I am sure I will do a version of this again Tammy 🙂
I absolutely adore cassoulet but have only ever eaten it tinned from France (which is excellent) or in France – the last time was a few years ago in Carcassone. I think now I need to give it a go myself and yes, I’d love to go on a barge holiday…we could even take the pups 🙂
The pups would love it! There were so many dogs along the canal when we went 🙂
I’ve made a vegetarian cassoulet before – not very traditional, but extremely tasty 😉
That sounds fantastic Rachel!
Love cassoulet, I can never get enough of it. I only tend to have it in France as my partner is vegetarian, but I do bring back the odd can of duck confit for times when I need my fix! I love your recipe Tandy, but would add more beans 🙂
Thanks for the visit Claire, I think more beans are going to have to be in order for the next time I make it 🙂
hmmmm just trying to leave a comment, 2nd attempt and fingers crossed….

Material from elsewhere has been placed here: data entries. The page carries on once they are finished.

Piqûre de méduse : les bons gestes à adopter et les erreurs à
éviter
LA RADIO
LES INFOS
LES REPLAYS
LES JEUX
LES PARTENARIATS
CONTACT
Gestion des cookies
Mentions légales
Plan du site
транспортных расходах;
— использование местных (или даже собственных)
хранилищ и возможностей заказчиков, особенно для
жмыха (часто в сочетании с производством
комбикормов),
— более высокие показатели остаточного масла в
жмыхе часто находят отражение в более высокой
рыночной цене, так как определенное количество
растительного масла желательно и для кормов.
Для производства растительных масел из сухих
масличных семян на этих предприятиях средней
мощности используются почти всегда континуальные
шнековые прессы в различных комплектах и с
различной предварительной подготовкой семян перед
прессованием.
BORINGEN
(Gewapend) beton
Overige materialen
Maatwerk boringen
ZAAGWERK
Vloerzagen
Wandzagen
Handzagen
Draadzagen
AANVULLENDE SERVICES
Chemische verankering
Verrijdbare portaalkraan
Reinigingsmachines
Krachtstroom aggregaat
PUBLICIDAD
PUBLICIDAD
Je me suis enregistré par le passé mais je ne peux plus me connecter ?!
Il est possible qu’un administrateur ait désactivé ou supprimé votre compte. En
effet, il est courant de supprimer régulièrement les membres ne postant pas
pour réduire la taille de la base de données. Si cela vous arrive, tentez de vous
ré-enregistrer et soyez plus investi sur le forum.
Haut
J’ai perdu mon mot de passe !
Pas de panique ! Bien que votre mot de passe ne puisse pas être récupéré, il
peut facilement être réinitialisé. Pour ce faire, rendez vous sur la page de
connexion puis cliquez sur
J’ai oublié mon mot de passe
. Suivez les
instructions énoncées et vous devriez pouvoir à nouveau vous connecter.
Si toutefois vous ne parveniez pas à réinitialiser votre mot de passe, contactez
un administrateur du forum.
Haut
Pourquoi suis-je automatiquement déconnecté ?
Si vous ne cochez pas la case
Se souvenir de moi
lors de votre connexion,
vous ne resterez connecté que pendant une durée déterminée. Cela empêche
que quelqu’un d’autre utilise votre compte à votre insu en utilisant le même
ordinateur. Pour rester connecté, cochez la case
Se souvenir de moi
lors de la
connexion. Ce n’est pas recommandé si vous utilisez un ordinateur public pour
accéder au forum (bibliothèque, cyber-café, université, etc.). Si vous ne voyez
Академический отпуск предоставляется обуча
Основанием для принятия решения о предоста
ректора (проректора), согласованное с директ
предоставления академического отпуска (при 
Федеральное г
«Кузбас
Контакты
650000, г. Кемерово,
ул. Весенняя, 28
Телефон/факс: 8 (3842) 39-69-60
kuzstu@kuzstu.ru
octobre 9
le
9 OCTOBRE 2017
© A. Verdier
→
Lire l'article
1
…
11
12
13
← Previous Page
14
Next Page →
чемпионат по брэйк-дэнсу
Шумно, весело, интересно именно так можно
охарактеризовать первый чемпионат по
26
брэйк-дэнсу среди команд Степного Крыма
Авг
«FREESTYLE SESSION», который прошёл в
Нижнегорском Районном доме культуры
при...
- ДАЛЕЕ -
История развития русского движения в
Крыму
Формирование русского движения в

Your other comment is there – they are held in moderation so that I can make sure to reply to each and every one 🙂
Sounds traditional, I’ve never heard of it but it looks super delicious 🙂
Choc Chip Uru
Thank you Uru 🙂
So.. which cassoulet did Dave love most, Tandy?? I bet yours, in the end, nothing beats homemade dishes prepared with love!! xx
HI Barbara, I think he liked the second one he had in Toulouse the most. He told me mine did not have enough beans 😉
I’m not a bean eater either but I have always been intrigued by the idea of cassoulet. I’ll have to try out your delicious looking version and see if it converts me 😉
At least my version does not have a lot of beans! Let me know what you think if you try it 🙂
MMMM,…a lovely recipe that I love to savour too,….Thanks,..now,..I am salivating. ☺️
Glad you like it Sophie 🙂
A wonderful hearty dish. I little bit of work but looks so delicious!
Thank you, it was worth the effort 🙂
Absolutely amazing recipe. I want to this try with chicken too!